- [What the task requires]
How many lines in this data contain the string "Types"? Reply with the number only.

[[ Data extracts, beginning ]]

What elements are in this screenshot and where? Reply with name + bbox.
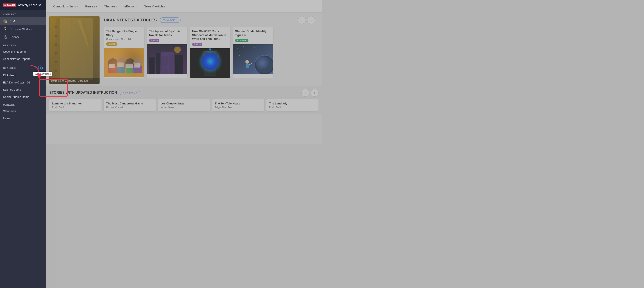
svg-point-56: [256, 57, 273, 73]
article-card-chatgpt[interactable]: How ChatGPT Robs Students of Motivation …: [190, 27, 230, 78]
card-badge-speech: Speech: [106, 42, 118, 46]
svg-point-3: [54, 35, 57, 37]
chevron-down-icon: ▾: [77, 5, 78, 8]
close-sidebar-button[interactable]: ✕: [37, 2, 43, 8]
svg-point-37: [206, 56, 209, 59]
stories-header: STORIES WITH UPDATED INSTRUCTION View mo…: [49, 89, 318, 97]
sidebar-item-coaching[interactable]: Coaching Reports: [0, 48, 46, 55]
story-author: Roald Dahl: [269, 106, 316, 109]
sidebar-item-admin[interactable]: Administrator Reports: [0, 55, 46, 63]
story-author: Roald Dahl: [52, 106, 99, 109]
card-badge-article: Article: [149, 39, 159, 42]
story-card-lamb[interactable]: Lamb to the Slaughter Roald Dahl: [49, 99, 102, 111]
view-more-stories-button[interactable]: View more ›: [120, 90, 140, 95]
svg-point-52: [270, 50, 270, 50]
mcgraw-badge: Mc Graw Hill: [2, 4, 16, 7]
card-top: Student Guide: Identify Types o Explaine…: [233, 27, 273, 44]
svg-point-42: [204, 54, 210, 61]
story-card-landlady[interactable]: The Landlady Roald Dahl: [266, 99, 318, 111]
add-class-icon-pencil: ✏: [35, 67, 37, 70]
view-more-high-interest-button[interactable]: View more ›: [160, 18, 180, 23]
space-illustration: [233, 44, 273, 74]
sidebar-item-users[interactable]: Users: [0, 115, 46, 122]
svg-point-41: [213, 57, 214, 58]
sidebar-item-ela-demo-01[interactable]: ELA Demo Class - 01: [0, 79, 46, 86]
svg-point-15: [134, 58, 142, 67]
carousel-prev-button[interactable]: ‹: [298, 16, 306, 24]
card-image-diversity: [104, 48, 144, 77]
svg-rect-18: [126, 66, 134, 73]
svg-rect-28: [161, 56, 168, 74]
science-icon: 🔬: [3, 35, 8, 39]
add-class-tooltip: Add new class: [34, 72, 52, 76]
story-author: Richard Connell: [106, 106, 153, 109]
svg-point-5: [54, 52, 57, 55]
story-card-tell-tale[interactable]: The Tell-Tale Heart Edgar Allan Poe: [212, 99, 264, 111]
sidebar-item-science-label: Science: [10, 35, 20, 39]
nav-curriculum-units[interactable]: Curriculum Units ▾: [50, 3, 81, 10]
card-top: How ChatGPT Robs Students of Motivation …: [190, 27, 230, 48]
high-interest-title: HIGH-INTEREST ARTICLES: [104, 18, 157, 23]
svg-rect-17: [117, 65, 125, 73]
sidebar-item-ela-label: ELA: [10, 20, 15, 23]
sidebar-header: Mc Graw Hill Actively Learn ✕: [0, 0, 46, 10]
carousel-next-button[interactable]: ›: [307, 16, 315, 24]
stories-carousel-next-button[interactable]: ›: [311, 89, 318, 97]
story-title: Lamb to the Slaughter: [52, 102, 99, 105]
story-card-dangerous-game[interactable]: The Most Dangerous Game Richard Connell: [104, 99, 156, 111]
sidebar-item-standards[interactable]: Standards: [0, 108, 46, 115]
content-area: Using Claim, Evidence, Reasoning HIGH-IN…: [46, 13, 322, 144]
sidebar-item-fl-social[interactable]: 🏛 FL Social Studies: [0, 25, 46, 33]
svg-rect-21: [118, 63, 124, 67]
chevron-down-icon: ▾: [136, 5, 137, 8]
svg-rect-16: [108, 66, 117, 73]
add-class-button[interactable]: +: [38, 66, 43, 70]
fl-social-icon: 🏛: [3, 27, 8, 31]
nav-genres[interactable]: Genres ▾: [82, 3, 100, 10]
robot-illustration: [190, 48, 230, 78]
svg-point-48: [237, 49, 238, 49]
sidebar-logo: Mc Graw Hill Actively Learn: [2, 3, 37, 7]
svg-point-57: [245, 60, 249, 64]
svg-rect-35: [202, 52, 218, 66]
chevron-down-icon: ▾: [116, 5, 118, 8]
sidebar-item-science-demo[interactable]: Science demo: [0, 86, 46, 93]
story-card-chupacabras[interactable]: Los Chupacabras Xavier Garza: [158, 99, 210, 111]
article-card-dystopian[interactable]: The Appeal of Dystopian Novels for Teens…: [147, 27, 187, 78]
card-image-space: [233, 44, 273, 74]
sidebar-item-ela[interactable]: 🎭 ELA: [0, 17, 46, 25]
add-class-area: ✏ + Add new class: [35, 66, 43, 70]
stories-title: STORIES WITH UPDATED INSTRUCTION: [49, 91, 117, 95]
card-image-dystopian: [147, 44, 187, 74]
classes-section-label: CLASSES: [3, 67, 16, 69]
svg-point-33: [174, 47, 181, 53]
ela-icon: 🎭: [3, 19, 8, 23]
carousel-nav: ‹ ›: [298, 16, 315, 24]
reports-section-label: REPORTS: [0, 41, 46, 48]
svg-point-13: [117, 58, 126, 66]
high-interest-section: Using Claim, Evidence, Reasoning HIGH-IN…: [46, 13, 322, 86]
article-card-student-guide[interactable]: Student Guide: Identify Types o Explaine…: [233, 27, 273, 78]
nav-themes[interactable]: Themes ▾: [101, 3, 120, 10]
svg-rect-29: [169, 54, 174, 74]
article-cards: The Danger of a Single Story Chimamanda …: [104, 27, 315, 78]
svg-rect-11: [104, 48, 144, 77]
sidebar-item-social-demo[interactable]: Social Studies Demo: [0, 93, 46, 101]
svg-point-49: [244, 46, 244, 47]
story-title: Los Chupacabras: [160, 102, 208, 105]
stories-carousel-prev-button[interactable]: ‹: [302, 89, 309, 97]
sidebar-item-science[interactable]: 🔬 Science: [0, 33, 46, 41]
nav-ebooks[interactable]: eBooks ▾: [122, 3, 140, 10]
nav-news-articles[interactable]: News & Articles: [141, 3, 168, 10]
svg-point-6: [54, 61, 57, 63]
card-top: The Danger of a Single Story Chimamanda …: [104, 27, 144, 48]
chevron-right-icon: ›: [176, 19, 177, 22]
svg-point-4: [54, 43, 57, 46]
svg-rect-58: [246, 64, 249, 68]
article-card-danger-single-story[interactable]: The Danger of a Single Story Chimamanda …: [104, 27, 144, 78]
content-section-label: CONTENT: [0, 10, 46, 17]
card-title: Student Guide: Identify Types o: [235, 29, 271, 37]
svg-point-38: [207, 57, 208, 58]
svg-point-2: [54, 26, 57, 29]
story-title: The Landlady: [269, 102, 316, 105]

[[ Data extracts, end ]]
[[ Data extracts, beginning ]]

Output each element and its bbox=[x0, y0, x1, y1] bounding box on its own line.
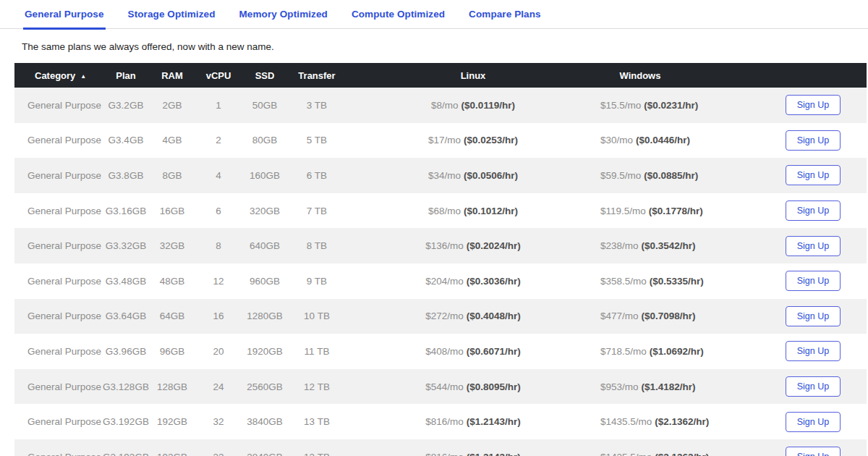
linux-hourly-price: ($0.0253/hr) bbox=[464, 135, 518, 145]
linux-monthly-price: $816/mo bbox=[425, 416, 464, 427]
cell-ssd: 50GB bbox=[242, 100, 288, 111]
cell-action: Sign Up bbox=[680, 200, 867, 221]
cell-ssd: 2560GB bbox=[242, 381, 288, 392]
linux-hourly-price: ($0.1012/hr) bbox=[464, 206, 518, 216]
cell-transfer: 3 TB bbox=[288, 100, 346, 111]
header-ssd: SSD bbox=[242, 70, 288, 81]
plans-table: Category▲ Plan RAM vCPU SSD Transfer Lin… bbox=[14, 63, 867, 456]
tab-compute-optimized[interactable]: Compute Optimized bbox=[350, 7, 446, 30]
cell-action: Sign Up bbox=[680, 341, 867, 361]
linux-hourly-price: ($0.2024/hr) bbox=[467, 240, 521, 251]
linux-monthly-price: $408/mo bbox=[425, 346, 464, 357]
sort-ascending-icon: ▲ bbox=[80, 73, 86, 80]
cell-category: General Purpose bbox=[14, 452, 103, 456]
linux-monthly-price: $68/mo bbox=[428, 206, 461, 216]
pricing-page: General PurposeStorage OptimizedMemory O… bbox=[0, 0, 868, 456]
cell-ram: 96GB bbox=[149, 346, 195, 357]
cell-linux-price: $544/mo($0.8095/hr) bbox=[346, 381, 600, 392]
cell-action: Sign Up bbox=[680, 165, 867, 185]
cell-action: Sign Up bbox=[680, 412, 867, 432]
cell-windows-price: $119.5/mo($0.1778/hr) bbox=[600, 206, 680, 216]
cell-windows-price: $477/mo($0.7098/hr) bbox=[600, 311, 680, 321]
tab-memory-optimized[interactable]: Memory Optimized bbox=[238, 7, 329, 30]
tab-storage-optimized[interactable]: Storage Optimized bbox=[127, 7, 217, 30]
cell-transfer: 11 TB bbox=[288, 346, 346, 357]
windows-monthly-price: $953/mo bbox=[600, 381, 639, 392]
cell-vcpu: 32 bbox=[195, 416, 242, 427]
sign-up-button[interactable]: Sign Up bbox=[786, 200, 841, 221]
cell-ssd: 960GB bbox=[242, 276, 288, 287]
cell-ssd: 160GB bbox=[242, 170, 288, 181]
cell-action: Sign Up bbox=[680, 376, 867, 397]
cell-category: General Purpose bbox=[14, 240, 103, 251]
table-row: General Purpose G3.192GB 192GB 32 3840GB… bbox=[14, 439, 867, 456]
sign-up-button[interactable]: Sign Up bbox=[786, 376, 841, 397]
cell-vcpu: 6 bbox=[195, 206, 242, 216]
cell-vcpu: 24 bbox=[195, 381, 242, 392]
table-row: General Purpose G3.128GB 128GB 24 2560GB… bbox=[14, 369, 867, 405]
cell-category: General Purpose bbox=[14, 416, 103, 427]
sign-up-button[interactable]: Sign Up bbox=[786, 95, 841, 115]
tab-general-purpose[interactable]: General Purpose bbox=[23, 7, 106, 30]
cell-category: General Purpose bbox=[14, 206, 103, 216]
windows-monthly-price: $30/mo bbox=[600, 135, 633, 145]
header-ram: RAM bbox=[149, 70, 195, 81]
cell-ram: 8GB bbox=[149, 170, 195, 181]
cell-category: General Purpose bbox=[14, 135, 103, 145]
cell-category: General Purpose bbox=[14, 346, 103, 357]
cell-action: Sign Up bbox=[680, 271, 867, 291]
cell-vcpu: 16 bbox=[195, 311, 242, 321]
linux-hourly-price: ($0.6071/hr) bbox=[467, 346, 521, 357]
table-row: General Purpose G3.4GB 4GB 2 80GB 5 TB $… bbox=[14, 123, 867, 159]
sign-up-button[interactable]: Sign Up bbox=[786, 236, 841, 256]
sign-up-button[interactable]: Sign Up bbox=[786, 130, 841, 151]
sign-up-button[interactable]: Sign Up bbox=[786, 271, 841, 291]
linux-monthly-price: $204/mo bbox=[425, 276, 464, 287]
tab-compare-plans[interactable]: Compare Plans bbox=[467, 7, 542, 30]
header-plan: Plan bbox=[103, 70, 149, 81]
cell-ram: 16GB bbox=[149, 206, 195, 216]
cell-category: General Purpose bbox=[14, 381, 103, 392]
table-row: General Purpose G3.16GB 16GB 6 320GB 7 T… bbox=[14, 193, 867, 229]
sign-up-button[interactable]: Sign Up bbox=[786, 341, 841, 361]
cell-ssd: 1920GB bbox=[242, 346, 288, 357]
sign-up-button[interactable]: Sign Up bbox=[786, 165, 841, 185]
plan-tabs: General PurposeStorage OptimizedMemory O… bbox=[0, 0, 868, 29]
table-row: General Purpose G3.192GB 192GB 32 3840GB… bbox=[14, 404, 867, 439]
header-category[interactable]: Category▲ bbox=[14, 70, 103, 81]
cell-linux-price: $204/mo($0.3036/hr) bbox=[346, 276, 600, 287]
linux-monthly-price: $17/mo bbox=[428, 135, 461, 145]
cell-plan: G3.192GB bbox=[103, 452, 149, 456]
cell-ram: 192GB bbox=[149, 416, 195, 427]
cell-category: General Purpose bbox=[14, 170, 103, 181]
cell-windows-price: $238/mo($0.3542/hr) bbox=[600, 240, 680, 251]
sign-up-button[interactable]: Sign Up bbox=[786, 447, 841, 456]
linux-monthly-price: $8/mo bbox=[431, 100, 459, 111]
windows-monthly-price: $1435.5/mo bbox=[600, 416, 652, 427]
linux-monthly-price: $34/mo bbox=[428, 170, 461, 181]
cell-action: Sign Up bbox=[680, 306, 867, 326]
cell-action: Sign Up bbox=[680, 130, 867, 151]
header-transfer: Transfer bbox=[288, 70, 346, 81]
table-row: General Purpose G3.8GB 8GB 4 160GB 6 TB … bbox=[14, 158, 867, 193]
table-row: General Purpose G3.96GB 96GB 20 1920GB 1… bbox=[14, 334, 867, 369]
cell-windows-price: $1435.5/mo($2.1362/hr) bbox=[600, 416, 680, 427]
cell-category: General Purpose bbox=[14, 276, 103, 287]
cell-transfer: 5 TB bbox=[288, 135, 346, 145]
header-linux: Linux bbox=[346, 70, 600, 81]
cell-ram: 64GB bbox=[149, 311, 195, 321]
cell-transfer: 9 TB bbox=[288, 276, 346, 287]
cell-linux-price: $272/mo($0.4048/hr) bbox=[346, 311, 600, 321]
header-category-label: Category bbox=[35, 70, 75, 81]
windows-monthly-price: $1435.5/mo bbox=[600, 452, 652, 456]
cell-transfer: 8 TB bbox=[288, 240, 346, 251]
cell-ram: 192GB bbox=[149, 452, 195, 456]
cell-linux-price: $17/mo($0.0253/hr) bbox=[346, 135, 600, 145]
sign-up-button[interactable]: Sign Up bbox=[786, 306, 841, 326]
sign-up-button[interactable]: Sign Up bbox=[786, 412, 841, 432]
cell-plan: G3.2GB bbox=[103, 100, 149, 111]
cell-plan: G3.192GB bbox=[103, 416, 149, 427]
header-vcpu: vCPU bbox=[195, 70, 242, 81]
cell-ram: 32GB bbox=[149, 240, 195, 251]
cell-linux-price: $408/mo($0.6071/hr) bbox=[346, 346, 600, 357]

[[ Data extracts, end ]]
[[ Data extracts, beginning ]]

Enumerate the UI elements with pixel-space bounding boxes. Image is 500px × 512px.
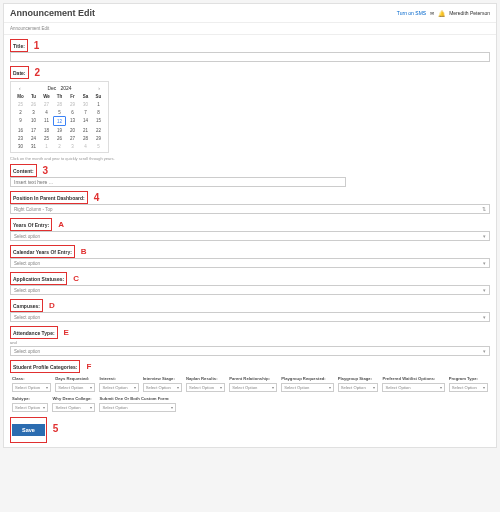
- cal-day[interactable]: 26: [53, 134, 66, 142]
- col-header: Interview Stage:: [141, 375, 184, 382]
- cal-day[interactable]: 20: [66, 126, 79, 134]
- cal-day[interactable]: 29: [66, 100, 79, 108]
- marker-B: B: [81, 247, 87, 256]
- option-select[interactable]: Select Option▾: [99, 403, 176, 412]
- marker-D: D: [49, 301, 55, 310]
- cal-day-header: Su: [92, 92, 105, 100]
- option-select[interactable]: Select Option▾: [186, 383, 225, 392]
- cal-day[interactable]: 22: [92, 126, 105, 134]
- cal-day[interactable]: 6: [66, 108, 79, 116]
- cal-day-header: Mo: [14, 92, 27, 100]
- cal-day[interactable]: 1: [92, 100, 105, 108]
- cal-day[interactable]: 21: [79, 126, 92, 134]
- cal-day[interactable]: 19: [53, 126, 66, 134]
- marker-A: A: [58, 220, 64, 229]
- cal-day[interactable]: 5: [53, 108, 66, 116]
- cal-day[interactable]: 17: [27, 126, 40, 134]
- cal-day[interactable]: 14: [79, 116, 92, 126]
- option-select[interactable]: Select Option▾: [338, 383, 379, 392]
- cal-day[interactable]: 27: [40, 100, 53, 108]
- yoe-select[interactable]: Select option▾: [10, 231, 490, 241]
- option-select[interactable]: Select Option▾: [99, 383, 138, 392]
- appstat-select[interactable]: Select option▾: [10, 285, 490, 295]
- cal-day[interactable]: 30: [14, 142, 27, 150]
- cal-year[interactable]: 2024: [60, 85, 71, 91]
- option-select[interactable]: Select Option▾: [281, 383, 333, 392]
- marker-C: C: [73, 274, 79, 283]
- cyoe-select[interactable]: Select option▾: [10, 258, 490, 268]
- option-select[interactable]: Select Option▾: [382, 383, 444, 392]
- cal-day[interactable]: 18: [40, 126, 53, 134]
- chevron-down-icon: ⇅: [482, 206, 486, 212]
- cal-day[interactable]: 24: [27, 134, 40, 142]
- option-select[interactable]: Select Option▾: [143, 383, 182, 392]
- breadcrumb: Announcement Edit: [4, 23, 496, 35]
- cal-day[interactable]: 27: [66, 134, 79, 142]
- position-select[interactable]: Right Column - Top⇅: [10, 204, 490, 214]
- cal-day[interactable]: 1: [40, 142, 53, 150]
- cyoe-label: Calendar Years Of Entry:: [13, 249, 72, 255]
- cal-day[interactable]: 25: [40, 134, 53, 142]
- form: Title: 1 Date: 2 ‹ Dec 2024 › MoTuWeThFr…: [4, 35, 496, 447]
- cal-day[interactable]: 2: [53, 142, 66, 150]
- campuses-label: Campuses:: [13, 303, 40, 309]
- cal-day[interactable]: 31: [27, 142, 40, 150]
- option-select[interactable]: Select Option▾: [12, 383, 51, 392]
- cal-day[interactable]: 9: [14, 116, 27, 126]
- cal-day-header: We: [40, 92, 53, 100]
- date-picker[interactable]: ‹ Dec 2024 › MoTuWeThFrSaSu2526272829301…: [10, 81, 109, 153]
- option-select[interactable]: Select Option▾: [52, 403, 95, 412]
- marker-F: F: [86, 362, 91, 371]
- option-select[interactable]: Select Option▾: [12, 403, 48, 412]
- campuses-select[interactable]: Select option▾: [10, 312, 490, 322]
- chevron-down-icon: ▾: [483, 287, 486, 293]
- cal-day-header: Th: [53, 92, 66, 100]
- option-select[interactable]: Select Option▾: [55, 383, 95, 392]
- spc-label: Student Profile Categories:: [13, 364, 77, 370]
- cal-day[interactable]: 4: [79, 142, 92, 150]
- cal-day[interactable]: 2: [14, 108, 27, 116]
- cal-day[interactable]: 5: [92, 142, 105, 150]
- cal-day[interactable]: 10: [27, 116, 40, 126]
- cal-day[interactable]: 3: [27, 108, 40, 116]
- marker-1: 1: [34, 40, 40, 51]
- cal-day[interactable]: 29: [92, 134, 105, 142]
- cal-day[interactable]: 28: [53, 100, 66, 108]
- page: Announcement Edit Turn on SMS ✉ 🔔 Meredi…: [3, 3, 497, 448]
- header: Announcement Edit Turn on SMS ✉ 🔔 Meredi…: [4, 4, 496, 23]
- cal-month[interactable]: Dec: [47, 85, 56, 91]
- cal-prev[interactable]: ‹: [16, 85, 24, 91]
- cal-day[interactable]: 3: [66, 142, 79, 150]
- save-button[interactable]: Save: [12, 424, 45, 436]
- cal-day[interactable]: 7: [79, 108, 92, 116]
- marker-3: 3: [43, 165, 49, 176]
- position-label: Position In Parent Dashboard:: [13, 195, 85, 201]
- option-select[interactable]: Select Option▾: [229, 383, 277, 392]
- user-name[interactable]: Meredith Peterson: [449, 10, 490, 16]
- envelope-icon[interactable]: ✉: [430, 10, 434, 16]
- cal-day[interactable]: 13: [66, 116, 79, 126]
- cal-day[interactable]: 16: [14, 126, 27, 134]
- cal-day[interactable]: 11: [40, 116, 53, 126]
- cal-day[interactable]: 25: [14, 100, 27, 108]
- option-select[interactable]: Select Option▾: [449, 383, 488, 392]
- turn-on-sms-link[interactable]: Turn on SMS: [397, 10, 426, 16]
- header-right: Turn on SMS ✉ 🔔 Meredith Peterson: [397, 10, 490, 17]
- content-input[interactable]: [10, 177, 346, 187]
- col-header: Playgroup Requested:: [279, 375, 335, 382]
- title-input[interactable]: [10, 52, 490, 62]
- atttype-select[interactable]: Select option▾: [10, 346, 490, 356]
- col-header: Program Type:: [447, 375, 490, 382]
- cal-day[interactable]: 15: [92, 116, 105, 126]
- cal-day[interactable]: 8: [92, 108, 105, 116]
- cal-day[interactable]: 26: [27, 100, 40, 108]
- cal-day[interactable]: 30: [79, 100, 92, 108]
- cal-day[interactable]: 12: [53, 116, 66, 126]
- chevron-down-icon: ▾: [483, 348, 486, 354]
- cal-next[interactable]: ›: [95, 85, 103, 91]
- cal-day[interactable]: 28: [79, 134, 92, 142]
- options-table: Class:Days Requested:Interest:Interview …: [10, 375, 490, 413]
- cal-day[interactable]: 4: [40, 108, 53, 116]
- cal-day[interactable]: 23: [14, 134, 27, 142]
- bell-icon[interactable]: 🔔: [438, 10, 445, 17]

[[ Data extracts, end ]]

- [Response to this exercise]
3